Question

An ammeter with a scale ranging from $0$ to $15mA$ has a resistance of $5\Omega $ . How should the instrument be connected with a resistor (and with what resistance) to measure: (a) current of $0$ to $0.15A$, (b) a potential difference from $0$ to $150V$?

Answer 1

Hint:To solve this question, we need to understand the connection of resistors in which voltage is constant or current is constant. In the first case, we have to find the resistor through which we can change the range of the current. Whereas in the second case, we have to find the resistor through which we can change the range of the voltage. For this, we will use the concept of parallel and series connection of resistors.

Complete step by step answer:
In case a, we need to find the type of connection and amount of resistance to be connected with the instrument to measure a current of $0$to $0.15A$. We know that the variation in current is possible when the voltage remains constant. This is possible if the resistor is connected in parallel with the instruments.So let us assume that a resistor R is connected in parallel with the instrument. We will take \[{I_1} = 15mA = 0.015A\], ${R_1} = 5\Omega $, ${I_2} = 0.15 - 0.015 = 0.135A$ and ${R_2} = R\Omega $
For parallel connection of resistors,
$
{I_1}{R_1} = {I_2}{R_2} \\
\Rightarrow 0.015 \times 5 = 0.135 \times R \\
\therefore R = \dfrac{5}{9}\Omega \\ $
Thus, our answer for case A is: The resistance of $\dfrac{5}{9}\Omega $ should be connected in parallel with the instrument.

Now, in case b, we need to find the type of connection and amount of resistance to be connected with the instrument to measure a potential difference from $0$to $150V$.
The variation in voltage will be done if the resistor is connected in series.
Let us take $V = 150V$, $I = 15mA = 0.015A$, ${R_1} = 5\Omega $ and ${R_2} = R\Omega $
We know that for series connection,
\[
V = I\left( {{R_1} + {R_2}} \right) \\
\Rightarrow 150 = 0.015\left( {5 + R} \right) \\
\Rightarrow R + 5 = 10000 \\
\Rightarrow R = 10000 - 5 \\
\therefore R = 9995\Omega \\ \]
Thus, our answer for case B is: The resistance of $9995\Omega $ should be connected in series with the instrument.

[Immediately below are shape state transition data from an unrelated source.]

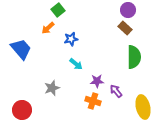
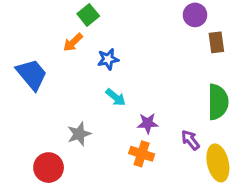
brown rectangle: (125, 28) -> (216, 42), moved, turned 40
green semicircle: (134, 57) -> (218, 102), moved
purple arrow: (116, 91) -> (190, 140), moved
red circle: (22, 110) -> (49, 168), moved

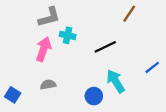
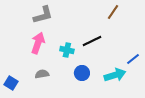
cyan cross: (68, 35) -> (67, 50), moved
cyan arrow: (116, 81) -> (115, 75), moved, turned 105
blue circle: (94, 96) -> (82, 73), moved

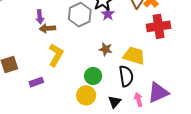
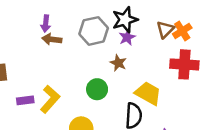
brown star: (106, 49) -> (118, 63), moved
yellow L-shape: (56, 55) -> (50, 99), moved
green circle: (93, 76) -> (97, 89), moved

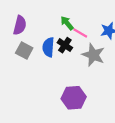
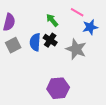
pink line: (80, 33) -> (77, 12), moved
gray square: (24, 51) -> (13, 45), turned 35

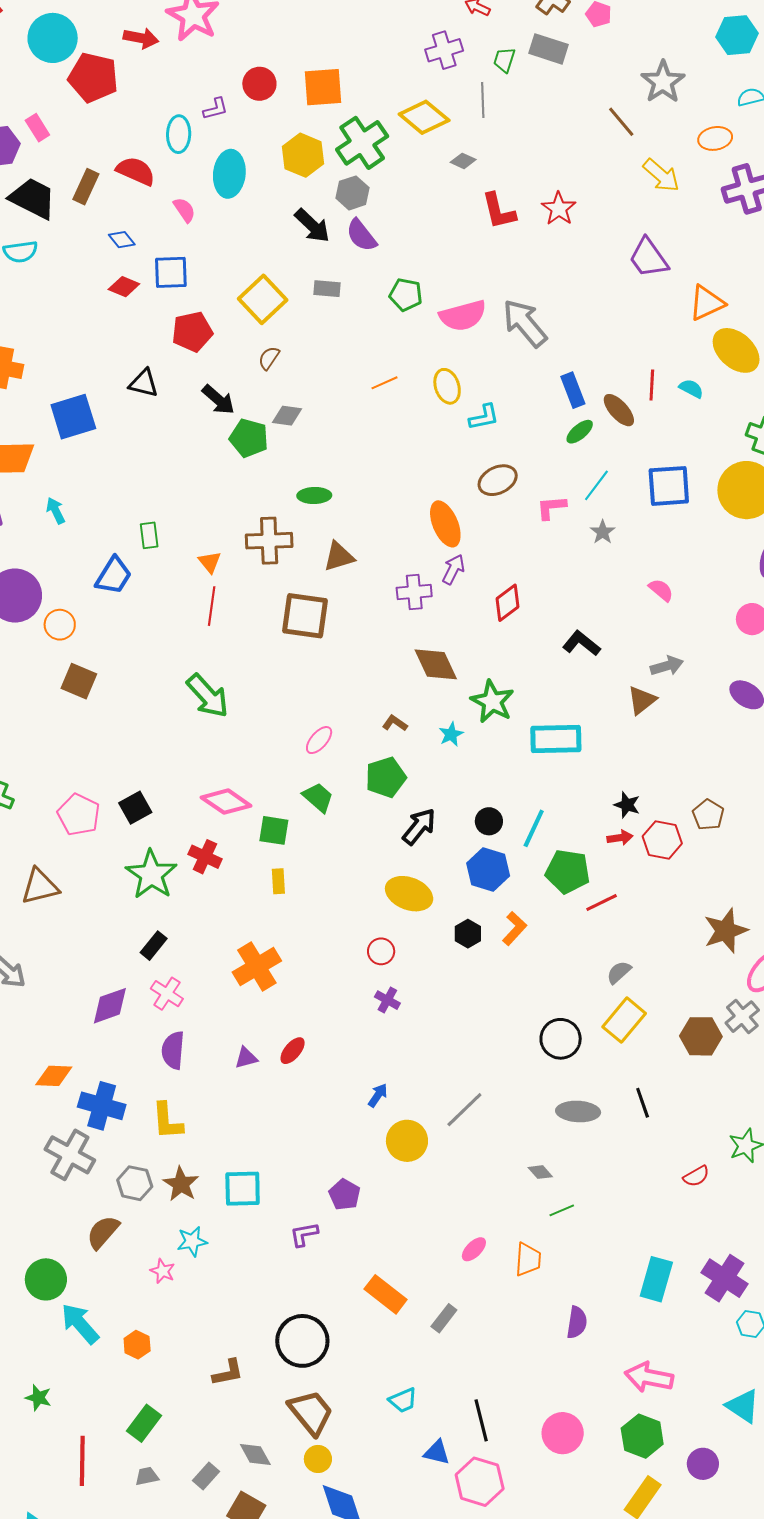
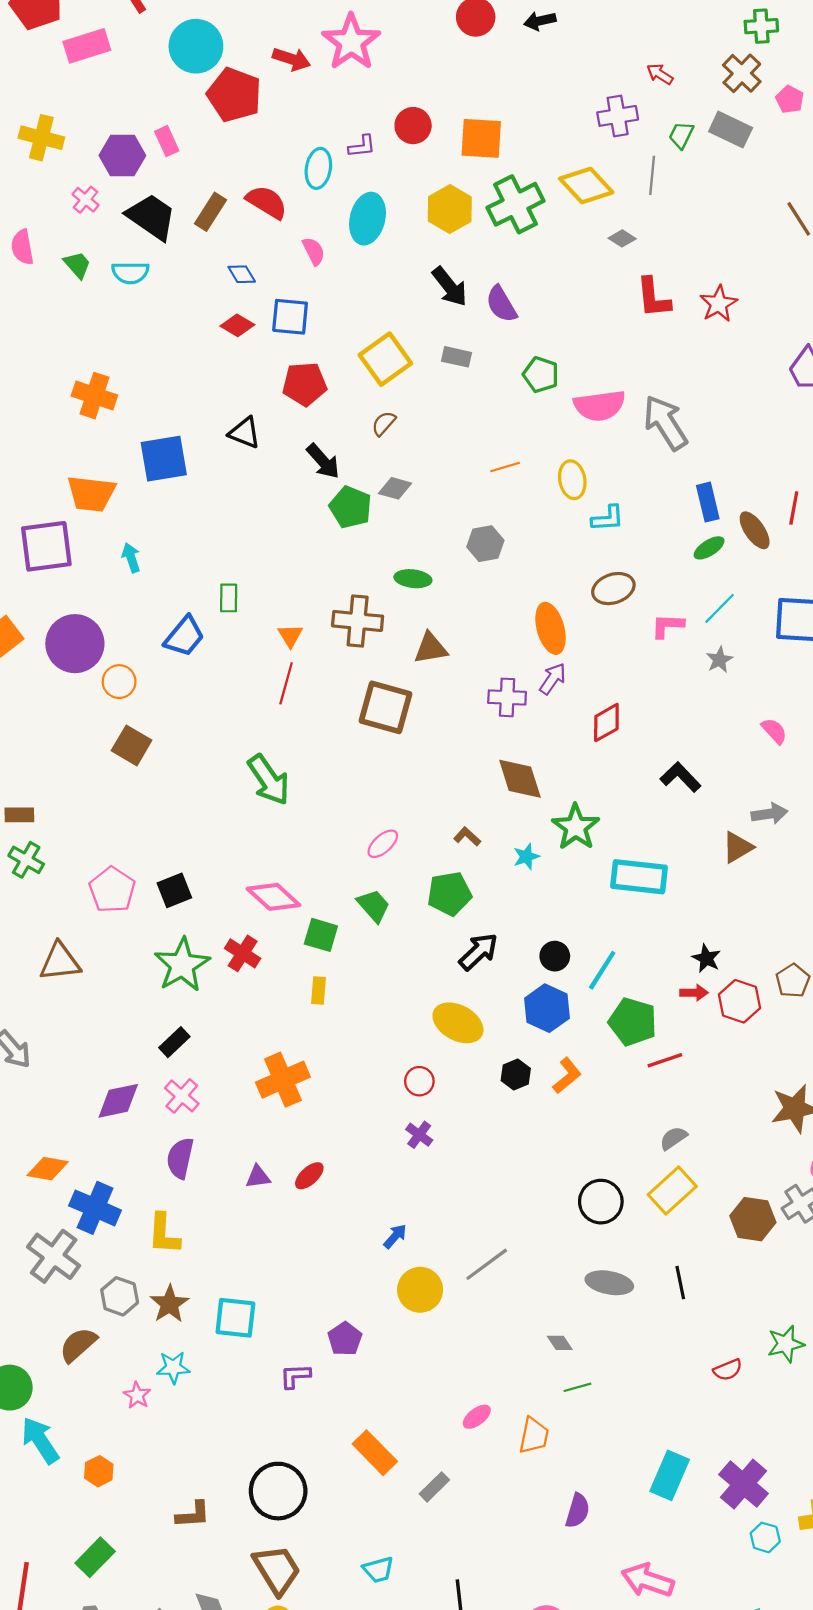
gray hexagon: (353, 193) -> (485, 544), moved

Note:We have used two important concepts. First, we have applied the fact that in the parallel connection, the total current will divide between two resistors and the potential difference is constant. Second, in the series connection of the resistors, the current remains constant in both the resistors and potential difference is divided between the resistors.